At present, it looks like BYD will be able to achieve a breakthrough in overseas localized production in 2026. After the BYD Camaçari factory in Brazil officially began production in July 2025, it will gradually expand capacity according to order volumes, and it is expected to reach 300,000 units in the second half of 2026.

BYD’s first European factory in Hungary also begins trial production in the first quarter of 2026, with plans to move into mass production in the second quarter. When this factory’s capacity is in place, it means BYD can avoid uncontrollable risks associated with sea transport, while also bypassing potential policy risks from the EU. Recently, the EU’s anti-subsidy review targets for Chinese-exported automobiles are expanding from pure electric vehicles into hybrid models. If BYD’s Hungary factory can smoothly begin mass production, it will enhance BYD’s competitiveness in the European market.

On the other hand, before overseas factories fully take over, BYD’s exports still rely heavily on sea freight transport.
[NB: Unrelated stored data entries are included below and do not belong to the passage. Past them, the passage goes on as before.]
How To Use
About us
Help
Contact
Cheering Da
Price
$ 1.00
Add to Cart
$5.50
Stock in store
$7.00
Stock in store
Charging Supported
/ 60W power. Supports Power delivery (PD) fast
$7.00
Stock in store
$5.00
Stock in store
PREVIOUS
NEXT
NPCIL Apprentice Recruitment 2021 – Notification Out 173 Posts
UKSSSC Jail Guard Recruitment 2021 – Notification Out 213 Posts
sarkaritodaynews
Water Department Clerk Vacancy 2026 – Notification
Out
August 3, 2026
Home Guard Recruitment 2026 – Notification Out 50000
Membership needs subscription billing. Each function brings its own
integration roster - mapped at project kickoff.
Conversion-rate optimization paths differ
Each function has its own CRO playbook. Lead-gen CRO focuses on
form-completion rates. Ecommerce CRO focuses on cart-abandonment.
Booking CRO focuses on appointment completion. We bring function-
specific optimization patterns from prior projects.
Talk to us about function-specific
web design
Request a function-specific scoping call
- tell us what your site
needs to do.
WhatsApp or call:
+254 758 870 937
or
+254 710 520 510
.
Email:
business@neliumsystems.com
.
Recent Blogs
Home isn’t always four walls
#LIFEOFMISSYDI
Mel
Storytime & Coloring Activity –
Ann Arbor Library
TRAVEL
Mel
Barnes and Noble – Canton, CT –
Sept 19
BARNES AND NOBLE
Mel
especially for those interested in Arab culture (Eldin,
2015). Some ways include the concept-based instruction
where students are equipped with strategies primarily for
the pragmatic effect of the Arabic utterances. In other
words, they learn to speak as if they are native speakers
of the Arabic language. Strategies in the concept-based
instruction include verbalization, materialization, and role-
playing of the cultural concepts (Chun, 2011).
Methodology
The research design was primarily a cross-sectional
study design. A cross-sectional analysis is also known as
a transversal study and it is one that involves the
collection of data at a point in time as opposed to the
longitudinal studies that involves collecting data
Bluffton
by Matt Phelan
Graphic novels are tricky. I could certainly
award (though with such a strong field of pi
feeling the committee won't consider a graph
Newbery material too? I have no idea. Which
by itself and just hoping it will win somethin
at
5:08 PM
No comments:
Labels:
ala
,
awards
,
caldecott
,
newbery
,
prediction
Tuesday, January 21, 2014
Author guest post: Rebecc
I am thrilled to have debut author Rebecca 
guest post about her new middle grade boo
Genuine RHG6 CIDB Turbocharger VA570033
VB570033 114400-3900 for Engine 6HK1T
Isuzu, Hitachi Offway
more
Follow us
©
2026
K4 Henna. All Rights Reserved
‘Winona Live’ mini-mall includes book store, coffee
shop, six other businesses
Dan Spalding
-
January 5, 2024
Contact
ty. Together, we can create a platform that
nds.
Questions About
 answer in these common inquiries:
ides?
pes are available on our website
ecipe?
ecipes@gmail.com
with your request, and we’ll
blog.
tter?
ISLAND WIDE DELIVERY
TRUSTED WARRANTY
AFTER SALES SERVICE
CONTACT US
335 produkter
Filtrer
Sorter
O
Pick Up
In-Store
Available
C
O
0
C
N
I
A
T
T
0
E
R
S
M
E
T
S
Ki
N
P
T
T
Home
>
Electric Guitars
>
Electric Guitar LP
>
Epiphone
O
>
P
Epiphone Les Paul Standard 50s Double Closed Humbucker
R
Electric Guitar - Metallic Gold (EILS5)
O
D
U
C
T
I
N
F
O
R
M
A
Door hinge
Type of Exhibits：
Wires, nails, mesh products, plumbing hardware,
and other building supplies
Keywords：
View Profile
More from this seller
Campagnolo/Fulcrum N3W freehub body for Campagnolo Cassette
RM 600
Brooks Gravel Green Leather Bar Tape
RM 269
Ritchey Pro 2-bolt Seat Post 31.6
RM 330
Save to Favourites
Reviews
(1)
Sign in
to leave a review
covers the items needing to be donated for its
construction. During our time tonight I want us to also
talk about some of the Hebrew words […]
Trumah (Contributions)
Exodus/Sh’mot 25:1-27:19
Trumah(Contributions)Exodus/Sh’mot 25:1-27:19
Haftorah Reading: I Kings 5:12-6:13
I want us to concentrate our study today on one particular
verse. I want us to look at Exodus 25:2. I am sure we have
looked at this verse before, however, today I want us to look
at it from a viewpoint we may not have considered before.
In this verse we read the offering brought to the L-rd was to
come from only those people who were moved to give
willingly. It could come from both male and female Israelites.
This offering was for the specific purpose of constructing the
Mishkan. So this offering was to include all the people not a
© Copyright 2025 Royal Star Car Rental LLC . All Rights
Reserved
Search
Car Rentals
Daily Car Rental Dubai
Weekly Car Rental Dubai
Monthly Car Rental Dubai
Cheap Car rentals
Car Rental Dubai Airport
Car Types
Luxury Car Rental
Due to the tense situation in the Middle East, shipping through the Strait of Hormuz has been obstructed, forcing cargo ships from Asia to Europe and the Americas to detour via the Cape of Good Hope in Africa. Although BYD also has its own marine shipping fleet, against this backdrop, the time costs, capital costs, and uncertainties of going overseas are all increasing, and in the short term this will still erode overseas profits.

Meanwhile, brand positioning is equally important in the overseas strategy: how to get foreign consumers to accept a non-local brand is a key focus of overseas marketing. For example, Geely completes “getting recognized on sight” by acquiring local brands.

And if BYD does not take the acquisition route, it needs to start everything from scratch. Moreover, in different countries and regions, BYD will also face policy obstacles and insufficient energy replenishment infrastructure—these are not problems that can be solved in a short time.

In 2026, high oil prices are the “timing,” factory landing is the “geographical advantage,” and the true “human alignment”—brand recognition and the service system—still needs BYD to build it step by step itself. The answer sheet for a “going-overseas” battle for speedsters is far from time to submit. But how to answer this question is crucial for BYD, especially in a competitive situation where the price-war victory leaves almost no spoils and the rivals are relentlessly chasing.